White Statehouse Candidate Claims He's Part of the Black Community Because He's Been to Some Barbecues

Latest

WARNING: If you experience severe second-hand embarrassment, like if you can’t watch “The Office” without skipping the David Brent dance bit, you may want to close this tab right now.

Gary Shipman, a Democratic candidate for the North Carolina House, was asked at an event last weekend how he would promote diversity and inclusion. His response, as the The News & Observer reported on Wednesday: “I’m a member of the African-American community.”

Shipman, who is white, continued: “I’ve been where you are. I’ve been in your communities.”

Fuuuuuck! No!!! You can’t do that! You aren’t a member of a community just because you’ve “been in” a community! I have been to New York, but I’m not a New Yorker; I have been to Subway, yet I am not part of the Sandwich Artist community.

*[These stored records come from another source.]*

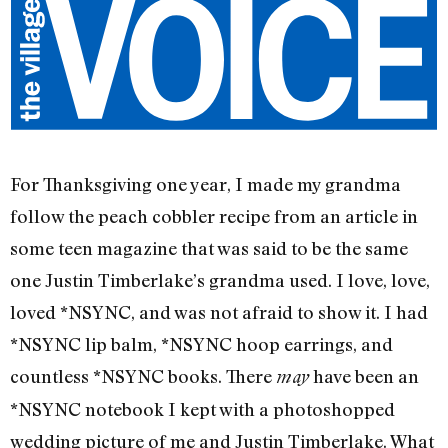
For Thanksgiving one year, I made my grandma
follow the peach cobbler recipe from an article in
some teen magazine that was said to be the same
one Justin Timberlake’s grandma used. I love, love,
loved *NSYNC, and was not afraid to show it. I had
*NSYNC lip balm, *NSYNC hoop earrings, and
countless *NSYNC books. There
have been an
may
*NSYNC notebook I kept with a photoshopped
wedding picture of me and Justin Timberlake. What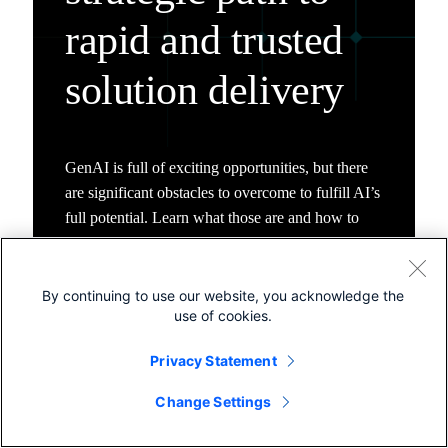
rapid and trusted
solution delivery
GenAI is full of exciting opportunities, but there
are significant obstacles to overcome to fulfill AI’s
full potential. Learn what those are and how to
prepare.
By continuing to use our website, you acknowledge the
use of cookies.
Privacy Statement
Change Settings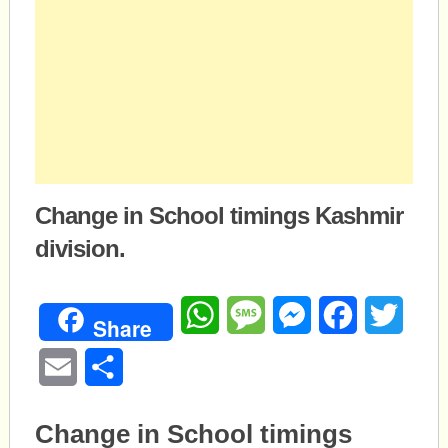
Change in School timings Kashmir
division.
WhatsApp
Message
Messenger
Facebook
Twitte
Share
Email
Share
Change in School timings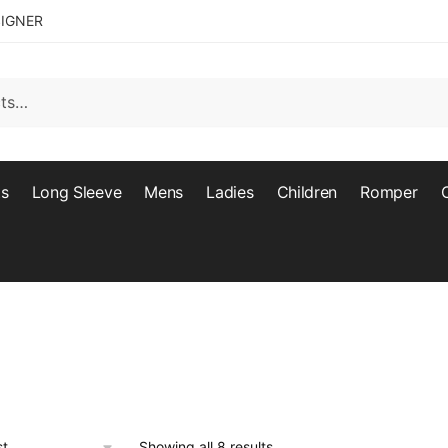
SIGNER
ts
Long Sleeve
Mens
Ladies
Children
Romper
Showing all 8 results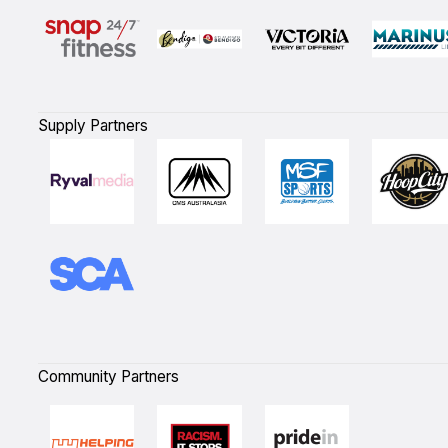
Supply Partners
Community Partners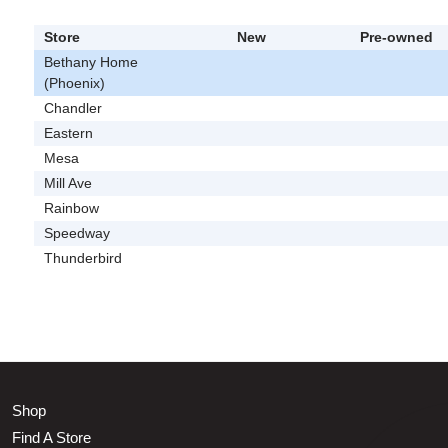
Store
New
Pre-owned
Bethany Home
(Phoenix)
Chandler
Eastern
Mesa
Mill Ave
Rainbow
Speedway
Thunderbird
Shop
Find A Store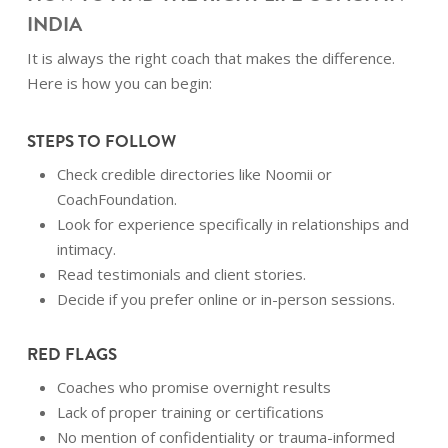
INDIA
It is always the right coach that makes the difference.
Here is how you can begin:
STEPS TO FOLLOW
Check credible directories like Noomii or
CoachFoundation.
Look for experience specifically in relationships and
intimacy.
Read testimonials and client stories.
Decide if you prefer online or in-person sessions.
RED FLAGS
Coaches who promise overnight results
Lack of proper training or certifications
No mention of confidentiality or trauma-informed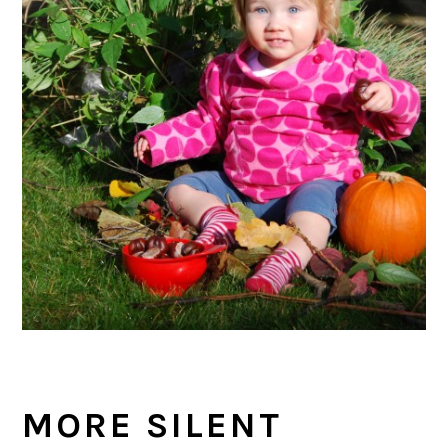
MORE SILENT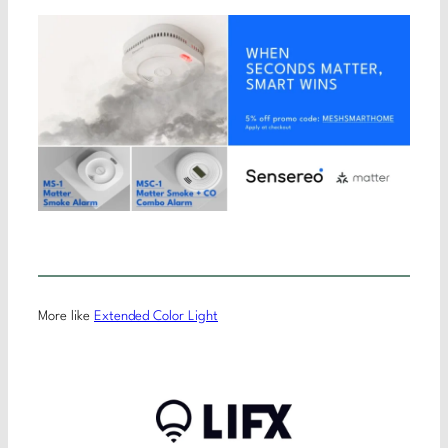
More like
Extended Color Light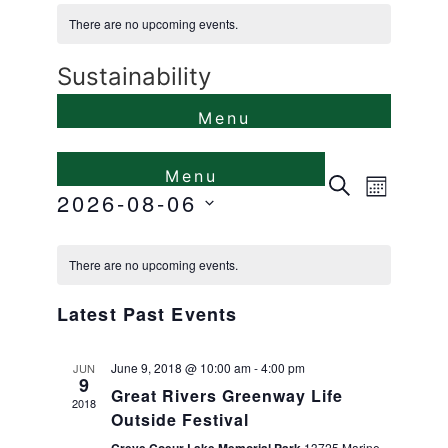
There are no upcoming events.
Sustainability
Events
Even
Search
Month
2026-08-06
View
Search
Select
Calendar
Navi
and
date.
There are no upcoming events.
of
Views
Latest Past Events
Events
Naviga
June 9, 2018 @ 10:00 am
-
4:00 pm
JUN
9
Great Rivers Greenway Life
2018
Outside Festival
13725 Marine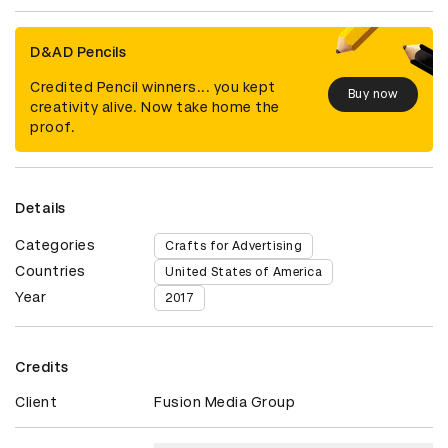
D&AD Pencils
Credited Pencil winners... you kept
Buy now
creativity alive. Now take home the
proof.
Details
Categories
Crafts for Advertising
Countries
United States of America
Year
2017
Credits
Client
Fusion Media Group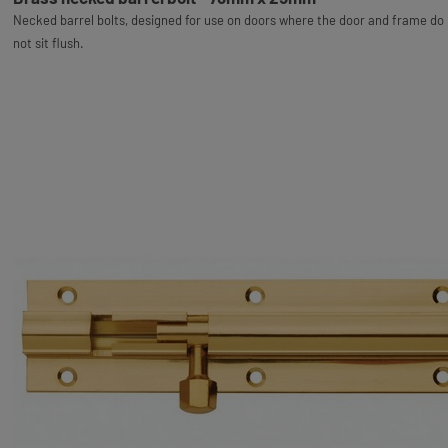
Necked barrel bolts, designed for use on doors where the door and frame do
not sit flush.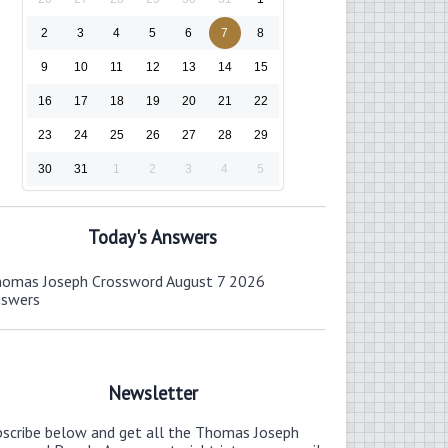
2
3
4
5
6
7
8
9
10
11
12
13
14
15
16
17
18
19
20
21
22
23
24
25
26
27
28
29
30
31
1
2
3
4
5
Today's Answers
omas Joseph Crossword August 7 2026
nswers
Newsletter
bscribe below and get all the Thomas Joseph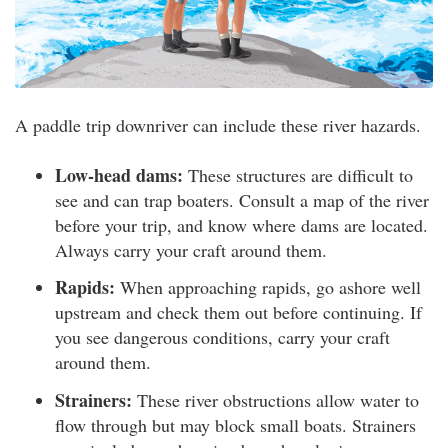
A paddle trip downriver can include these river hazards.
Low-head dams:
These structures are difficult to
see and can trap boaters. Consult a map of the river
before your trip, and know where dams are located.
Always carry your craft around them.
Rapids:
When approaching rapids, go ashore well
upstream and check them out before continuing. If
you see dangerous conditions, carry your craft
around them.
Strainers:
These river obstructions allow water to
flow through but may block small boats. Strainers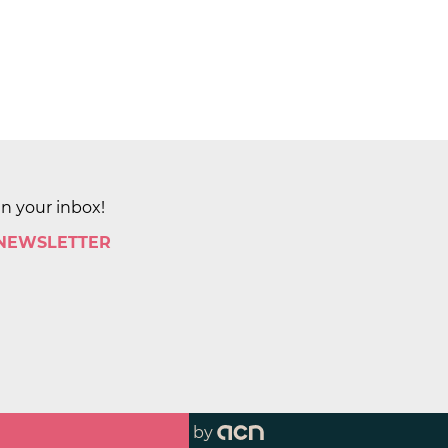
in your inbox!
 NEWSLETTER
by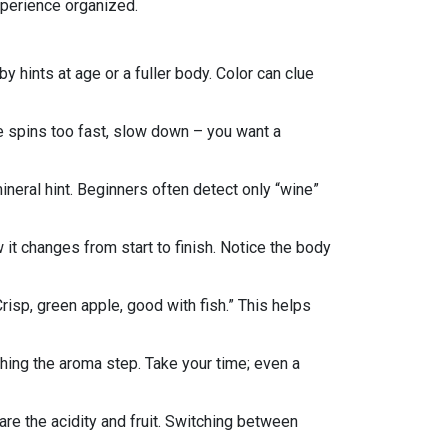
experience organized.
 hints at age or a fuller body. Color can clue
ne spins too fast, slow down – you want a
a mineral hint. Beginners often detect only “wine”
w it changes from start to finish. Notice the body
risp, green apple, good with fish.” This helps
shing the aroma step. Take your time; even a
re the acidity and fruit. Switching between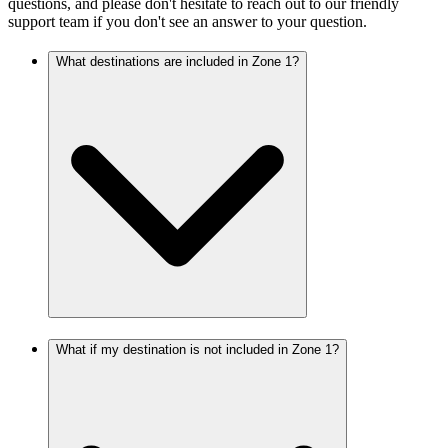
questions, and please don't hesitate to reach out to our friendly
support team if you don't see an answer to your question.
What destinations are included in Zone 1?
What if my destination is not included in Zone 1?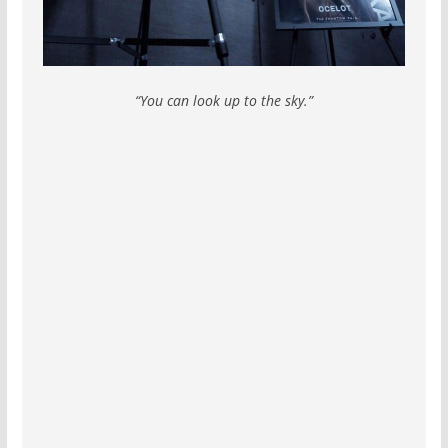
“You can look up to the sky.”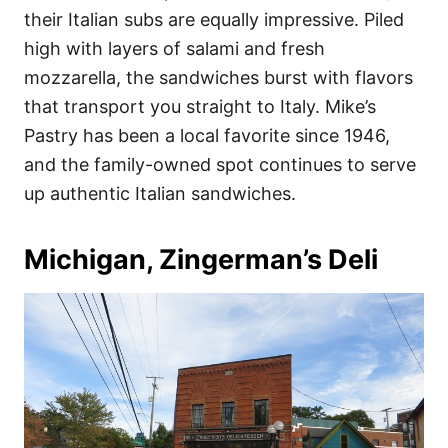
their Italian subs are equally impressive. Piled
high with layers of salami and fresh
mozzarella, the sandwiches burst with flavors
that transport you straight to Italy. Mike’s
Pastry has been a local favorite since 1946,
and the family-owned spot continues to serve
up authentic Italian sandwiches.
Michigan, Zingerman’s Deli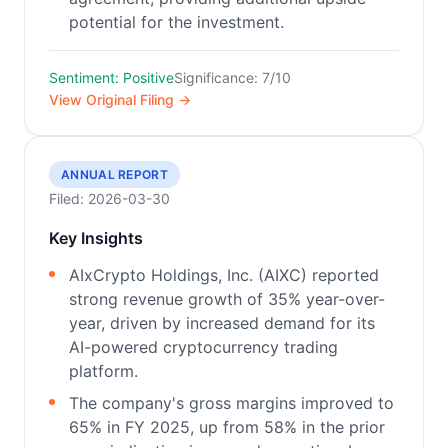
potential for the investment.
Sentiment: Positive
Significance: 7/10
View Original Filing →
ANNUAL REPORT
Filed: 2026-03-30
Key Insights
AIxCrypto Holdings, Inc. (AIXC) reported
strong revenue growth of 35% year-over-
year, driven by increased demand for its
AI-powered cryptocurrency trading
platform.
The company's gross margins improved to
65% in FY 2025, up from 58% in the prior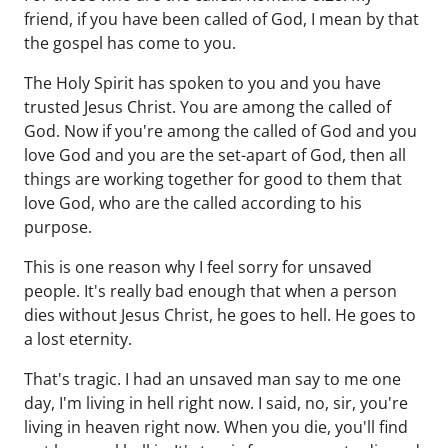
friend, if you have been called of God, I mean by that
the gospel has come to you.
The Holy Spirit has spoken to you and you have
trusted Jesus Christ. You are among the called of
God. Now if you're among the called of God and you
love God and you are the set-apart of God, then all
things are working together for good to them that
love God, who are the called according to his
purpose.
This is one reason why I feel sorry for unsaved
people. It's really bad enough that when a person
dies without Jesus Christ, he goes to hell. He goes to
a lost eternity.
That's tragic. I had an unsaved man say to me one
day, I'm living in hell right now. I said, no, sir, you're
living in heaven right now. When you die, you'll find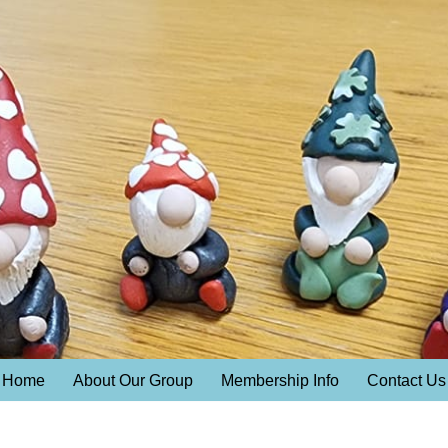
Home
About Our Group
Membership Info
Contact Us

Incredibly, Shipman managed to make it worse, in emails with the newspaper about those remarks (emphasis added):

Reached Monday, Shipman said he understands why some might misconstrue what he said but clarified that he’s not black and never claimed to be. But he doubled down on the claim that he’s part of the black community, adding that “other members of the African-American community” see him that way too.
Shipman cited his work as an attorney, as a party official as well as personal relationships.
“I’ve eaten at many a fish fry held by my ‘brothers’ and ‘sisters,’ ‘aunts’ and ‘uncles’ in that community; I’ve celebrated birthdays, births, marriages, graduations, Christmas, Thanksgiving, July 4, etc., with many members of the African-American community,” Shipman wrote in an email to The News & Observer.
“There are people within that community and elsewhere that refer to me (and treat me) like their ‘brother’ or ‘pops’ or ‘uncle’, and I refer to them (and treat them) like my ‘brothers’, ‘sisters’ and children,” he wrote.

“Brother.” In quotes. Hello, Fellow Black Americans, I have eaten your, what is this, “fried” fish, and found it to be most enjoyable.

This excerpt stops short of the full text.